Autorenbild: Auf- und UmbruchAuf- und Umbruch

Der BIVA-Pflegeschutzbund e. V. hat eine Petition gestartet, um das Besuchsverbot von Pflegeeinrichtungen an die Bedürfnisse der Bewohnenden anzupassen. Laut der Petition sind fast eine Millionen Bewohnende von Pflegeheimen von der Umsetzung der Besuchsbeschränkung betroffen. Der Verein, der sich für die Interessen von Pflegebedürftigen in Einrichtungen und deren Angehörigen einsetzt, beanstandet die „unverhältnismäßige Härte“ der Maßnahmen, die die „seelische und emotionale Gesundheit“ gefährden würden.


Beatmung, Sterbefälle & Petition


Hunderte Angehörige hätten in den letzten Wochen Rat des Pflegeschutzbundes eingeholt. Sie würden von Depressionen, mangelndem Lebensmut, Vereinsamung und Vernachlässigung ihrer Familienmitglieder berichten. Unter der Petition auf change.org sind vier beispielhafte Schilderungen von Angehörigen aufgeführt. In ihnen wird berichtet, dass der letzte Kontakt einer Familie zum Vater im Pflegeheim ein Zuwinken am Fenster gewesen sei. Die Familie habe regelmäßig Essen vorbeigebracht, bis der Anruf des Pflegeheims kam.
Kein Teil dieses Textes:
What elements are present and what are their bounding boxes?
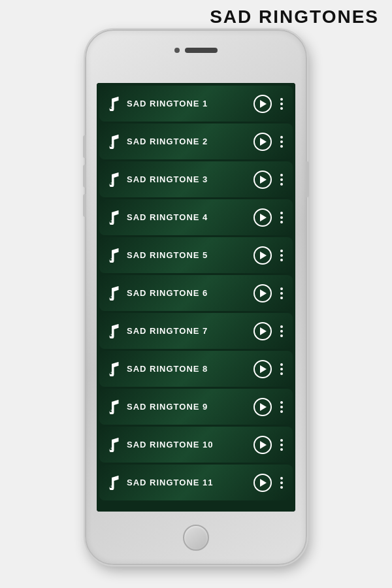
ringtone-name: SAD RINGTONE 9 [127, 402, 253, 412]
dot-icon [280, 335, 283, 337]
play-icon [260, 252, 267, 259]
home-button[interactable] [183, 525, 209, 551]
music-note-icon [105, 474, 123, 492]
dot-icon [280, 250, 283, 252]
more-options-button[interactable] [276, 250, 287, 261]
dot-icon [280, 439, 283, 442]
music-note-icon [105, 398, 123, 416]
page-title: SAD RINGTONES [0, 0, 392, 33]
play-icon [260, 176, 267, 184]
more-options-button[interactable] [276, 401, 287, 413]
play-button[interactable] [253, 208, 272, 227]
list-item[interactable]: SAD RINGTONE 10 [99, 427, 293, 463]
dot-icon [280, 363, 283, 366]
play-button[interactable] [253, 436, 272, 454]
dot-icon [280, 372, 283, 375]
play-button[interactable] [253, 95, 272, 113]
more-options-button[interactable] [276, 363, 287, 375]
ringtone-list: SAD RINGTONE 1 SAD RINGTONE 2 [97, 83, 295, 512]
play-button[interactable] [253, 322, 272, 340]
dot-icon [280, 136, 283, 139]
list-item[interactable]: SAD RINGTONE 3 [99, 161, 293, 197]
dot-icon [280, 401, 283, 404]
music-note-icon [105, 360, 123, 378]
camera-dot [174, 48, 180, 53]
list-item[interactable]: SAD RINGTONE 6 [99, 275, 293, 311]
dot-icon [280, 98, 283, 101]
list-item[interactable]: SAD RINGTONE 11 [99, 465, 293, 500]
dot-icon [280, 216, 283, 219]
play-button[interactable] [253, 171, 272, 189]
dot-icon [280, 330, 283, 333]
play-button[interactable] [253, 398, 272, 416]
dot-icon [280, 183, 283, 186]
more-options-button[interactable] [276, 325, 287, 337]
play-icon [260, 214, 267, 221]
play-button[interactable] [253, 474, 272, 492]
dot-icon [280, 145, 283, 148]
play-button[interactable] [253, 284, 272, 302]
play-button[interactable] [253, 360, 272, 378]
play-button[interactable] [253, 246, 272, 265]
ringtone-name: SAD RINGTONE 7 [127, 326, 253, 336]
play-icon [260, 289, 267, 297]
play-icon [260, 100, 267, 108]
dot-icon [280, 174, 283, 176]
music-note-icon [105, 284, 123, 302]
dot-icon [280, 178, 283, 181]
music-note-icon [105, 208, 123, 227]
ringtone-name: SAD RINGTONE 10 [127, 440, 253, 449]
list-item[interactable]: SAD RINGTONE 2 [99, 123, 293, 159]
dot-icon [280, 406, 283, 408]
play-icon [260, 365, 267, 373]
music-note-icon [105, 95, 123, 113]
ringtone-name: SAD RINGTONE 8 [127, 364, 253, 374]
dot-icon [280, 140, 283, 143]
dot-icon [280, 259, 283, 261]
ringtone-name: SAD RINGTONE 1 [127, 99, 253, 108]
ringtone-name: SAD RINGTONE 5 [127, 250, 253, 260]
list-item[interactable]: SAD RINGTONE 4 [99, 199, 293, 235]
more-options-button[interactable] [276, 174, 287, 186]
play-button[interactable] [253, 133, 272, 151]
more-options-button[interactable] [276, 287, 287, 299]
dot-icon [280, 410, 283, 413]
dot-icon [280, 287, 283, 290]
phone-wrapper: SAD RINGTONE 1 SAD RINGTONE 2 [85, 29, 307, 565]
dot-icon [280, 325, 283, 328]
music-note-icon [105, 171, 123, 189]
dot-icon [280, 486, 283, 489]
list-item[interactable]: SAD RINGTONE 9 [99, 389, 293, 425]
play-icon [260, 138, 267, 146]
dot-icon [280, 212, 283, 214]
more-options-button[interactable] [276, 477, 287, 489]
dot-icon [280, 103, 283, 105]
dot-icon [280, 292, 283, 295]
dot-icon [280, 254, 283, 257]
phone-top-bar [174, 48, 218, 53]
ringtone-name: SAD RINGTONE 2 [127, 137, 253, 146]
dot-icon [280, 477, 283, 480]
play-icon [260, 403, 267, 411]
play-icon [260, 327, 267, 335]
play-icon [260, 479, 267, 487]
dot-icon [280, 297, 283, 299]
music-note-icon [105, 436, 123, 454]
dot-icon [280, 444, 283, 446]
music-note-icon [105, 246, 123, 265]
list-item[interactable]: SAD RINGTONE 5 [99, 237, 293, 273]
list-item[interactable]: SAD RINGTONE 8 [99, 351, 293, 387]
more-options-button[interactable] [276, 136, 287, 148]
dot-icon [280, 221, 283, 223]
ringtone-name: SAD RINGTONE 6 [127, 288, 253, 298]
ringtone-name: SAD RINGTONE 3 [127, 174, 253, 184]
more-options-button[interactable] [276, 212, 287, 223]
play-icon [260, 441, 267, 449]
list-item[interactable]: SAD RINGTONE 7 [99, 313, 293, 349]
more-options-button[interactable] [276, 439, 287, 451]
dot-icon [280, 368, 283, 370]
speaker-grill [185, 48, 218, 53]
more-options-button[interactable] [276, 98, 287, 110]
ringtone-name: SAD RINGTONE 11 [127, 478, 253, 487]
list-item[interactable]: SAD RINGTONE 1 [99, 86, 293, 122]
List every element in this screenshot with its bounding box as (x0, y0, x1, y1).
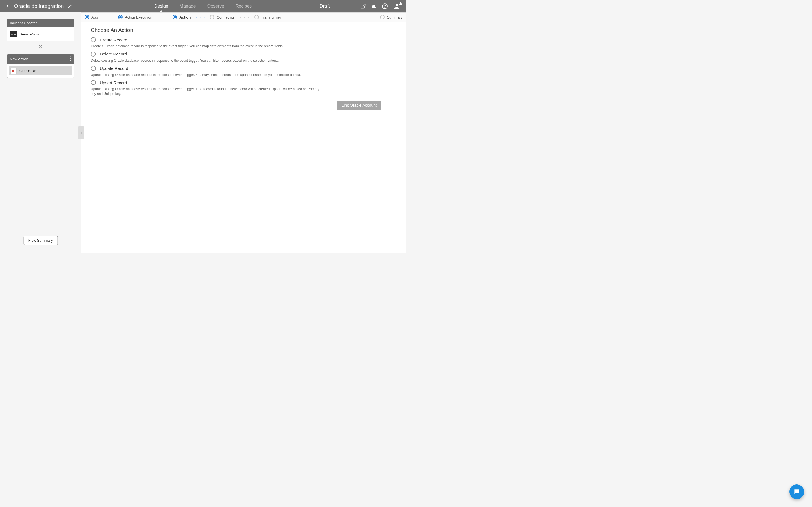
back-arrow-icon[interactable] (6, 3, 11, 9)
collapse-sidebar-button[interactable] (78, 126, 84, 139)
svg-point-2 (396, 4, 398, 6)
section-title: Choose An Action (91, 27, 396, 33)
action-desc: Create a Oracle database record in respo… (91, 44, 322, 49)
step-circle-icon (85, 15, 89, 19)
trigger-card-title: Incident Updated (10, 21, 38, 25)
action-option-upsert[interactable]: Upsert Record Update existing Oracle dat… (91, 80, 396, 96)
oracle-icon (10, 68, 17, 74)
step-circle-icon (254, 15, 259, 19)
svg-point-3 (70, 56, 71, 57)
tab-manage[interactable]: Manage (180, 0, 196, 12)
step-circle-icon (210, 15, 214, 19)
radio-icon[interactable] (91, 37, 96, 42)
edit-icon[interactable] (68, 4, 72, 8)
top-bar: Oracle db integration Design Manage Obse… (0, 0, 406, 12)
sidebar: Incident Updated now ServiceNow New Acti… (0, 12, 81, 253)
step-label: App (91, 15, 98, 19)
step-app[interactable]: App (85, 15, 98, 19)
action-title: Upsert Record (100, 80, 127, 85)
trigger-card-header: Incident Updated (7, 19, 74, 27)
top-tabs: Design Manage Observe Recipes (154, 0, 252, 12)
action-card-header: New Action (7, 54, 74, 64)
step-circle-icon (118, 15, 123, 19)
radio-icon[interactable] (91, 52, 96, 57)
tab-observe[interactable]: Observe (207, 0, 224, 12)
step-connector (157, 17, 167, 17)
step-summary[interactable]: Summary (380, 15, 403, 19)
servicenow-icon: now (10, 31, 17, 37)
step-label: Summary (387, 15, 403, 19)
trigger-card[interactable]: Incident Updated now ServiceNow (7, 18, 74, 41)
warning-badge-icon (399, 2, 403, 5)
step-label: Connection (216, 15, 235, 19)
action-card-title: New Action (10, 57, 28, 61)
step-label: Action Execution (125, 15, 152, 19)
stepper: App Action Execution Action Connection T… (81, 12, 406, 22)
open-external-icon[interactable] (360, 3, 366, 9)
step-circle-icon (172, 15, 177, 19)
radio-icon[interactable] (91, 80, 96, 85)
trigger-app-row[interactable]: now ServiceNow (9, 29, 72, 39)
svg-point-4 (70, 58, 71, 59)
card-menu-icon[interactable] (69, 56, 71, 62)
tab-design[interactable]: Design (154, 0, 168, 12)
action-title: Update Record (100, 66, 128, 71)
action-option-create[interactable]: Create Record Create a Oracle database r… (91, 37, 396, 49)
action-desc: Delete existing Oracle database records … (91, 58, 322, 63)
help-icon[interactable] (382, 3, 388, 9)
user-avatar-icon[interactable] (393, 3, 400, 10)
action-title: Create Record (100, 38, 128, 42)
svg-point-5 (70, 60, 71, 61)
step-connector-dots (196, 17, 205, 18)
action-desc: Update existing Oracle database records … (91, 87, 322, 96)
trigger-app-label: ServiceNow (19, 32, 39, 36)
action-title: Delete Record (100, 52, 127, 56)
step-action[interactable]: Action (172, 15, 191, 19)
action-option-update[interactable]: Update Record Update existing Oracle dat… (91, 66, 396, 77)
action-desc: Update existing Oracle database records … (91, 73, 322, 77)
step-label: Transformer (261, 15, 281, 19)
action-option-delete[interactable]: Delete Record Delete existing Oracle dat… (91, 52, 396, 63)
svg-point-1 (385, 7, 385, 8)
step-label: Action (179, 15, 191, 19)
action-app-row[interactable]: Oracle DB (9, 66, 72, 75)
step-action-execution[interactable]: Action Execution (118, 15, 152, 19)
radio-icon[interactable] (91, 66, 96, 71)
page-title: Oracle db integration (14, 3, 64, 9)
action-app-label: Oracle DB (19, 69, 36, 73)
link-oracle-account-button[interactable]: Link Oracle Account (337, 101, 381, 110)
step-transformer[interactable]: Transformer (254, 15, 281, 19)
tab-recipes[interactable]: Recipes (236, 0, 252, 12)
status-label: Draft (319, 3, 330, 9)
content-area: App Action Execution Action Connection T… (81, 12, 406, 253)
step-connection[interactable]: Connection (210, 15, 235, 19)
step-connector (103, 17, 113, 17)
bell-icon[interactable] (371, 3, 377, 9)
action-card[interactable]: New Action Oracle DB (7, 54, 74, 78)
step-connector-dots (240, 17, 249, 18)
step-circle-icon (380, 15, 385, 19)
flow-arrow-icon (7, 41, 74, 54)
flow-summary-button[interactable]: Flow Summary (24, 236, 58, 245)
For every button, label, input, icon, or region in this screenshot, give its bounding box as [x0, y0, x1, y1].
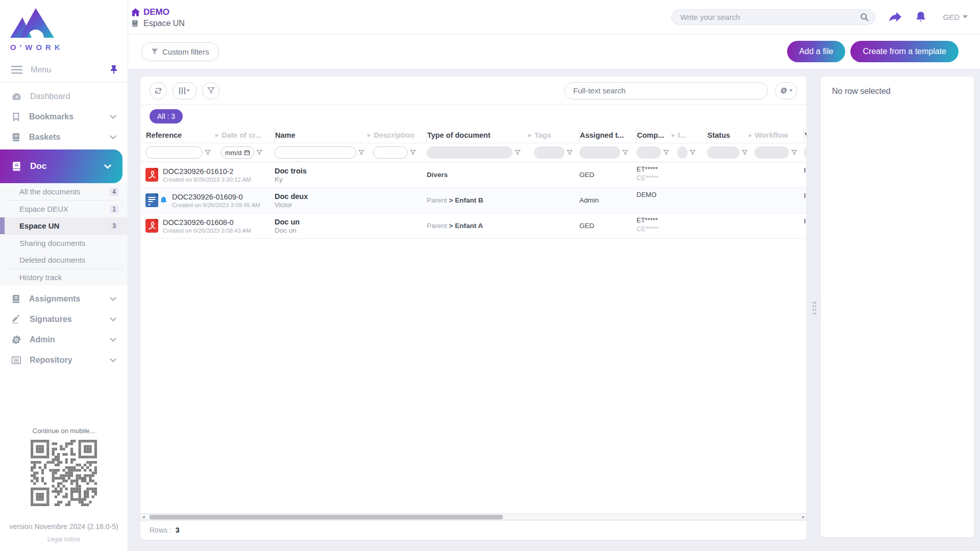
submenu-item-label: All the documents	[19, 187, 110, 196]
app-logo[interactable]: O'WORK	[0, 0, 128, 54]
sort-arrow-icon: ▶	[368, 133, 373, 138]
submenu-history-track[interactable]: History track	[0, 269, 128, 286]
scrollbar-thumb[interactable]	[150, 515, 503, 519]
company-line1: ET*****	[636, 165, 677, 173]
document-reference: DOC230926-01610-2	[163, 167, 251, 176]
column-header-date[interactable]: Date of cr...	[221, 128, 275, 143]
submenu-deleted-documents[interactable]: Deleted documents	[0, 252, 128, 268]
filter-button[interactable]	[202, 82, 219, 99]
share-button[interactable]	[889, 11, 902, 22]
column-header-type[interactable]: Type of document▶	[427, 128, 534, 143]
submenu-sharing-documents[interactable]: Sharing documents	[0, 235, 128, 252]
custom-filters-button[interactable]: Custom filters	[141, 42, 219, 61]
fulltext-search	[565, 82, 768, 99]
funnel-icon[interactable]	[791, 149, 797, 156]
submenu-espace-un[interactable]: Espace UN 3	[0, 217, 128, 234]
y-cell: I	[804, 188, 806, 213]
filter-status	[707, 146, 754, 159]
filter-y-input[interactable]	[804, 146, 806, 159]
filter-description-input[interactable]	[373, 146, 408, 159]
logo-mountain-icon	[9, 5, 56, 42]
column-header-assigned[interactable]: Assigned t...	[579, 128, 636, 143]
empty-cells	[677, 213, 804, 238]
table-settings-button[interactable]	[775, 82, 797, 99]
sidebar-item-label: Bookmarks	[29, 112, 110, 121]
funnel-icon[interactable]	[742, 149, 748, 156]
custom-filters-label: Custom filters	[162, 47, 209, 56]
filter-status-input[interactable]	[707, 146, 740, 159]
column-header-tags[interactable]: Tags	[534, 128, 579, 143]
type-child: Enfant B	[455, 196, 483, 204]
pin-icon[interactable]	[110, 65, 117, 74]
filter-reference-input[interactable]	[145, 146, 203, 159]
tags-cell	[534, 162, 579, 187]
funnel-icon[interactable]	[358, 149, 364, 156]
scroll-left-arrow[interactable]: ◄	[140, 515, 146, 519]
filter-name-input[interactable]	[275, 146, 356, 159]
hamburger-icon[interactable]	[11, 66, 22, 74]
sidebar-item-baskets[interactable]: Baskets	[0, 127, 128, 147]
sidebar-item-bookmarks[interactable]: Bookmarks	[0, 107, 128, 127]
columns-button[interactable]	[173, 82, 197, 99]
topbar-right: GED	[671, 9, 968, 25]
filter-assigned-input[interactable]	[579, 146, 620, 159]
sidebar-item-label: Baskets	[29, 133, 110, 142]
filter-type-input[interactable]	[427, 146, 512, 159]
topbar: DEMO Espace UN	[128, 0, 980, 34]
name-cell: Doc un Doc un	[275, 213, 427, 238]
table-row[interactable]: w DOC230926-01609-0 Created on 9/26/2023…	[140, 188, 806, 213]
submenu-item-label: Espace UN	[19, 221, 110, 230]
funnel-icon[interactable]	[663, 149, 669, 156]
type-cell: Parent > Enfant B	[427, 188, 534, 213]
panel-resize-handle[interactable]	[812, 301, 817, 315]
submenu-all-documents[interactable]: All the documents 4	[0, 183, 128, 200]
funnel-icon[interactable]	[567, 149, 573, 156]
funnel-icon[interactable]	[205, 149, 211, 156]
pdf-file-icon	[145, 219, 158, 233]
global-search-input[interactable]	[680, 13, 860, 21]
search-icon[interactable]	[860, 13, 869, 21]
user-menu[interactable]: GED	[943, 13, 968, 21]
fulltext-search-input[interactable]	[573, 86, 759, 95]
sidebar-item-assignments[interactable]: Assignments	[0, 289, 128, 309]
funnel-icon[interactable]	[410, 149, 416, 156]
funnel-icon[interactable]	[514, 149, 521, 156]
filter-i-input[interactable]	[677, 146, 688, 159]
column-header-y[interactable]: Y...	[804, 128, 806, 143]
scroll-right-arrow[interactable]: ►	[800, 515, 806, 519]
horizontal-scrollbar[interactable]: ◄ ►	[140, 513, 806, 520]
filter-company-input[interactable]	[636, 146, 661, 159]
tab-all[interactable]: All : 3	[150, 109, 183, 123]
detail-panel: No row selected	[821, 77, 974, 537]
column-header-i[interactable]: I...	[677, 128, 707, 143]
column-header-company[interactable]: Comp...▶	[636, 128, 677, 143]
legal-notice-link[interactable]: Legal notice	[0, 536, 128, 543]
column-header-description[interactable]: Description	[373, 128, 427, 143]
filter-date-input[interactable]: mm/d	[221, 146, 254, 159]
column-header-status[interactable]: Status▶	[707, 128, 754, 143]
filter-tags-input[interactable]	[534, 146, 565, 159]
refresh-button[interactable]	[150, 82, 167, 99]
table-row[interactable]: DOC230926-01608-0 Created on 9/26/2023 3…	[140, 213, 806, 239]
table-row[interactable]: DOC230926-01610-2 Created on 9/26/2023 3…	[140, 162, 806, 188]
notifications-button[interactable]	[915, 11, 926, 23]
table-toolbar	[140, 77, 806, 105]
column-header-name[interactable]: Name▶	[275, 128, 373, 143]
funnel-icon[interactable]	[622, 149, 628, 156]
create-template-button[interactable]: Create from a template	[850, 41, 959, 62]
filter-type	[427, 146, 534, 159]
sidebar-item-dashboard[interactable]: Dashboard	[0, 86, 128, 107]
filter-workflow-input[interactable]	[754, 146, 789, 159]
sidebar-item-admin[interactable]: Admin	[0, 330, 128, 350]
sidebar-item-signatures[interactable]: Signatures	[0, 309, 128, 330]
submenu-espace-deux[interactable]: Espace DEUX 1	[0, 201, 128, 217]
funnel-icon[interactable]	[690, 149, 696, 156]
column-header-workflow[interactable]: Workflow	[754, 128, 804, 143]
funnel-icon[interactable]	[256, 149, 262, 156]
sidebar-item-doc[interactable]: Doc	[0, 149, 122, 183]
add-file-button[interactable]: Add a file	[787, 41, 846, 62]
column-header-reference[interactable]: Reference▶	[145, 128, 221, 143]
breadcrumb-workspace[interactable]: DEMO	[131, 7, 185, 17]
sidebar-item-repository[interactable]: Repository	[0, 350, 128, 370]
chevron-down-icon	[110, 338, 116, 342]
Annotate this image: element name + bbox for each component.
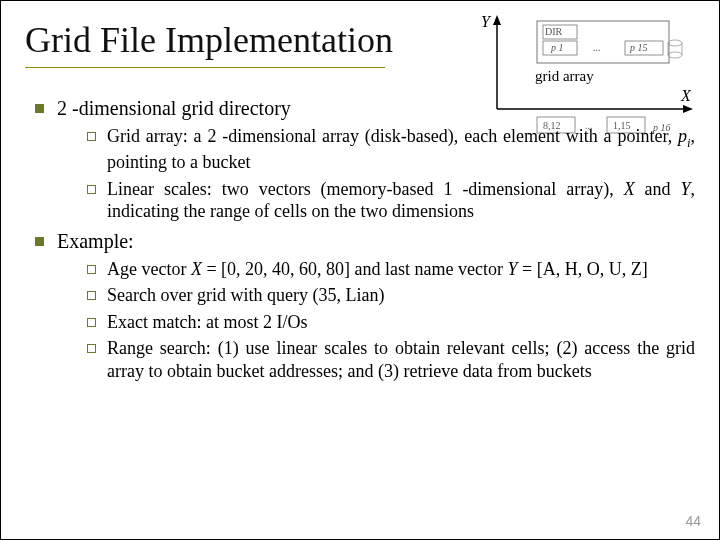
- sub-list: Grid array: a 2 -dimensional array (disk…: [57, 125, 695, 223]
- list-item: Range search: (1) use linear scales to o…: [85, 337, 695, 382]
- title-underline: [25, 67, 385, 68]
- list-item: Linear scales: two vectors (memory-based…: [85, 178, 695, 223]
- section-heading: 2 -dimensional grid directory: [57, 97, 291, 119]
- svg-point-13: [668, 52, 682, 58]
- slide: Grid File Implementation Y X grid array …: [0, 0, 720, 540]
- list-item: Search over grid with query (35, Lian): [85, 284, 695, 307]
- p1-label: p 1: [550, 42, 564, 53]
- sub-list: Age vector X = [0, 20, 40, 60, 80] and l…: [57, 258, 695, 383]
- list-item: Age vector X = [0, 20, 40, 60, 80] and l…: [85, 258, 695, 281]
- p15-label: p 15: [629, 42, 648, 53]
- dir-label: DIR: [545, 26, 563, 37]
- svg-point-10: [668, 40, 682, 46]
- list-item: Example: Age vector X = [0, 20, 40, 60, …: [31, 229, 695, 383]
- bullet-list: 2 -dimensional grid directory Grid array…: [25, 96, 695, 382]
- body-content: 2 -dimensional grid directory Grid array…: [25, 96, 695, 382]
- list-item: 2 -dimensional grid directory Grid array…: [31, 96, 695, 223]
- page-number: 44: [685, 513, 701, 529]
- list-item: Exact match: at most 2 I/Os: [85, 311, 695, 334]
- p-dots: ...: [593, 42, 601, 53]
- y-axis-label: Y: [481, 13, 492, 30]
- svg-marker-1: [493, 15, 501, 25]
- list-item: Grid array: a 2 -dimensional array (disk…: [85, 125, 695, 174]
- section-heading: Example:: [57, 230, 134, 252]
- grid-array-label: grid array: [535, 68, 594, 84]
In dem Telefonat wurde der Familie gesagt, dass sie das Vorbeibringen des Essens und die Besuche vor dem Haus unterlassen sollten.

Die COVID-19-Gefahr für die Bewohnenden ist erheblich. 70 bis 79-jährige starben nach einer chinesischen Studie in 8 Prozent der Fälle an COVID-19, während die Letalität der über 80-jährigen bei 14,8 Prozent lag. In einem Videobeitrag des Spiegels hingegen warnte der Palliativ-Mediziner Dr. Matthias Thöns vor den Gefahren der Beatmung. „Von dieser Beatmung bei einer schweren Lungenentzündung erholt sich der Körper alter Patienten so gut wie nie.“ Es sei bekannt, dass ein hoher Anteil bereits während der Beatmung versterbe. „Ein weiterer sehr hoher Anteil von den wenigen Überleben hinterher in einem ganz ganz schlechten Zustand die letzten Lebenswochen oder -monate dahinsiechen muss.“ Die Chancen in ein selbstbestimmtes Leben zurückzukommen seien bei hochaltrig vorerkrankten Patienten „minimal bis fehlend“. Ein hoher Anteil soll nach der Aussage des Mediziners eine Beatmung unter diesen Umständen ablehnen.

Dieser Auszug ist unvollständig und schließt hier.